Omental milky spots akin to mesenteric lymph nodes constitute a secondary lymphoid tissue that plays a pivotal role in the regulation of peritoneal immunity. The precise mechanism by which vagus nerve signaling modulates the immune response in milky spots against tumors remains unclear. Current evidence points to the synaptic connection of vagus nerves with sympathetic nerves located within the celiac ganglia. Subsequently, these postganglionic nerves establish connectivity with the spleen. In the splenic environment, noradrenaline released from sympathetic nerves exerts its influence on β2 adrenaline receptors present on T cells expressing choline acetyltransferase (ChAT). This interaction ultimately leads to the release of acetylcholine (ACh). Then, ACh in turn functions to suppress the production of TNF-α through activation of the alpha7 nicotinic acetylcholine receptor (a7nAChR) expressed on monocytes/macrophages, lymphocytes, and other cytokine-producing cells40,51,52. A parallel mechanism known for its role in suppressing systemic inflammation has been reported to operate within the mesenteric lymph nodes53. Moreover, vagotomy has been reported to abolish the anti-inflammatory impact on tumor-infiltrating macrophages (TAM) and promote the production of proinflammatory cytokines, thereby altering the microenvironment of lung and pancreas to facilitate tumor progression35,37. A recent immunohistochemical study has also revealed a substantial number of sympathetic nerve fibers in omental milky spots in adult humans54. Since the neuro-immune response in spleen and mesenteric lymph nodes is dependent on sympathetic nerve stimulation40,51,52,53, it is possible that vagotomy could change omental milky spots in a same mechanism.

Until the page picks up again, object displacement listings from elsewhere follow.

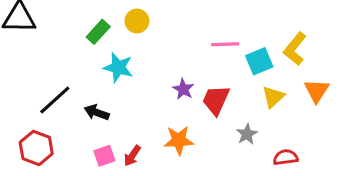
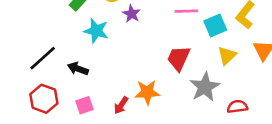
purple star: (183, 89) -> (132, 14), moved
gray star: (247, 134) -> (205, 87), size x1.6
red hexagon: (36, 148) -> (44, 99), moved
red arrow: (132, 156) -> (121, 105), moved

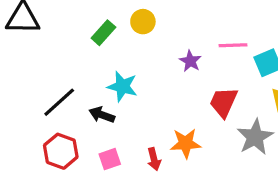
purple star: (132, 14) -> (190, 61), moved
cyan star: (96, 31) -> (122, 86), moved
red arrow: (121, 105) -> (154, 159), turned -48

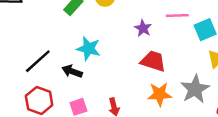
red trapezoid: (224, 102) -> (153, 61), moved, turned 84
orange star: (186, 143) -> (160, 94), moved

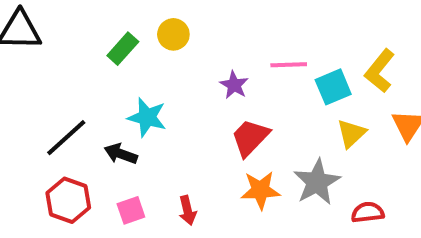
red trapezoid: (153, 61) -> (250, 138), turned -64

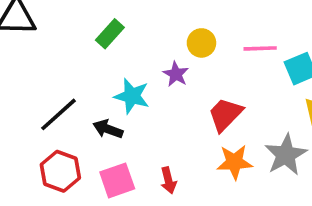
yellow circle: (173, 34) -> (201, 43), moved
purple star: (234, 85) -> (176, 74), moved
pink square: (131, 210) -> (117, 180), size x1.4

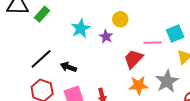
green rectangle: (110, 34) -> (42, 14), moved
pink line: (260, 48) -> (153, 43), moved
cyan star: (132, 96) -> (81, 28), moved, turned 30

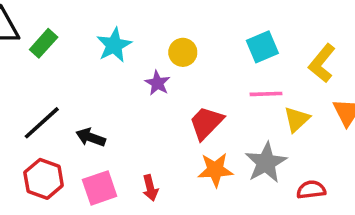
cyan star: (81, 28) -> (114, 45), moved
cyan square: (175, 33) -> (262, 47), moved
pink line: (153, 43) -> (266, 94), moved

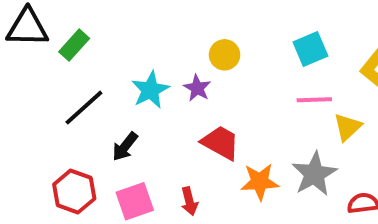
cyan star: (114, 45) -> (150, 90), moved
black line: (42, 123) -> (84, 108), moved
red trapezoid: (206, 123) -> (221, 143), moved, turned 75
black arrow: (91, 137) -> (125, 147), turned -72

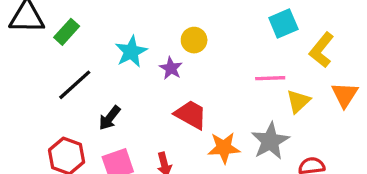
cyan square: (310, 49) -> (283, 24), moved
cyan star: (150, 90) -> (131, 52), moved

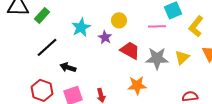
pink line: (270, 78) -> (157, 26), moved
red trapezoid: (191, 115) -> (130, 50), moved
black arrow: (110, 118) -> (68, 67), turned 70
gray star: (270, 141) -> (157, 58), moved, turned 30

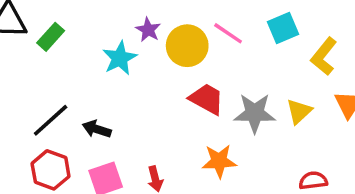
yellow circle: (119, 20) -> (187, 46), size x1.5
pink line: (157, 26) -> (228, 33), moved, turned 36
purple star: (105, 37) -> (148, 30), moved
black line: (47, 47) -> (51, 120), moved

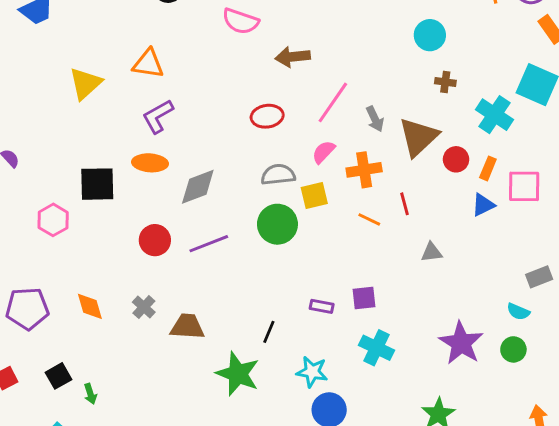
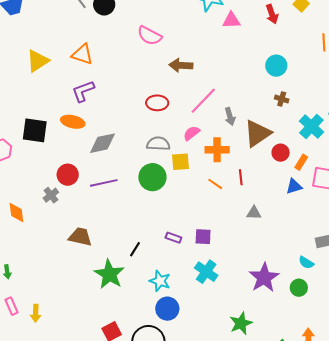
gray cross: (144, 307) -> (51, 195), moved

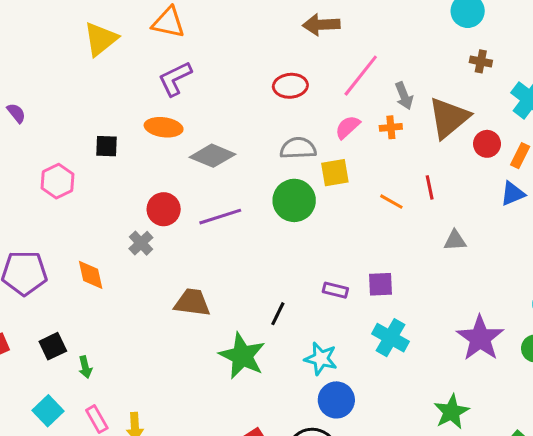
black square: (35, 130) -> (107, 146), size x0.6
gray diamond: (103, 143) -> (212, 156), turned 40
orange cross: (217, 150) -> (391, 127), moved, size x0.6

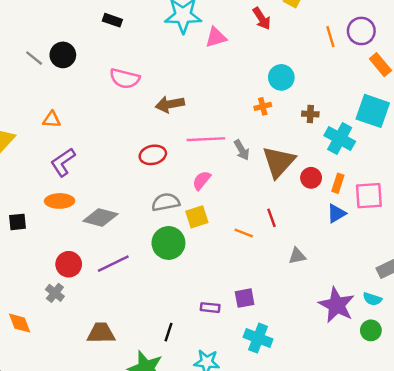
orange triangle: (168, 22) -> (52, 120), size x0.7
brown cross: (481, 61) -> (310, 114), moved
pink line: (361, 76) -> (206, 139), turned 57
orange cross: (391, 127) -> (263, 106), moved
purple star: (480, 338) -> (337, 305), moved

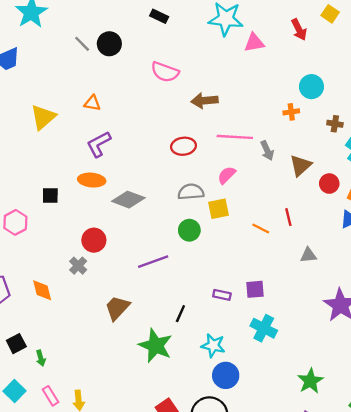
brown triangle: (279, 162) -> (301, 165), size x0.7
green circle: (168, 243) -> (189, 230), size x0.7
purple line: (113, 264) -> (153, 262), moved
brown trapezoid: (101, 333) -> (117, 308), turned -52

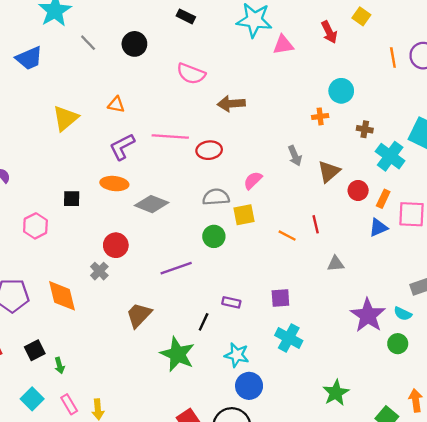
gray line: (82, 44) -> (88, 43), moved
pink line: (235, 137) -> (170, 136), moved
orange diamond: (42, 290) -> (62, 296), size x1.4
purple rectangle: (222, 295) -> (231, 302), moved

The a7nAChR subunits are also expressed in many tumor cells allowing them to be directly modulated in various aspects of their properties, including proliferation, apoptosis, invasion, and angiogenesis 55,56. Therefore, the attenuation of the CAIP signal following vagotomy could potentially exert a direct stimulatory effect on the survival and proliferation of tumor cells sequestered within milky spots.

In summary, vagotomy resulted in an increased deposition of tumors in the milky spots shortly after intraperitoneal inoculation of gastric cancer cells, ultimately leading to the augmentation of PM formation. Prior research has established that the preservation of the vagus nerve during surgery for early gastric cancer yields benefits such as a reduction in the incidence of gallstones, postoperative diarrhea, and bile reflux57,58,59. Conversely, for surgery targeting advanced gastric cancer, preserving the vagus nerve is considered impractical due to oncological safety, namely to prevent the risk of insufficient lymph node dissection. Nevertheless, our findings suggest the potential merits of vagus nerve-preserving gastrectomy even in cases of advanced gastric cancer because the absence of postoperative vagal immunomodulation could contribute to heightened aggressiveness in peritoneal recurrences. In this investigation, however, we conducted analysis to assess the impact of subdiaphragmatic vagotomy in the absence of gastrectomy. The inability to perform gastrectomy in mouse model constitutes a limitation in drawing definitive conclusions on this matter. Further research using larger animal models with vagus nerve preservation during gastrectomy is essential to replicate clinical scenarios accurately.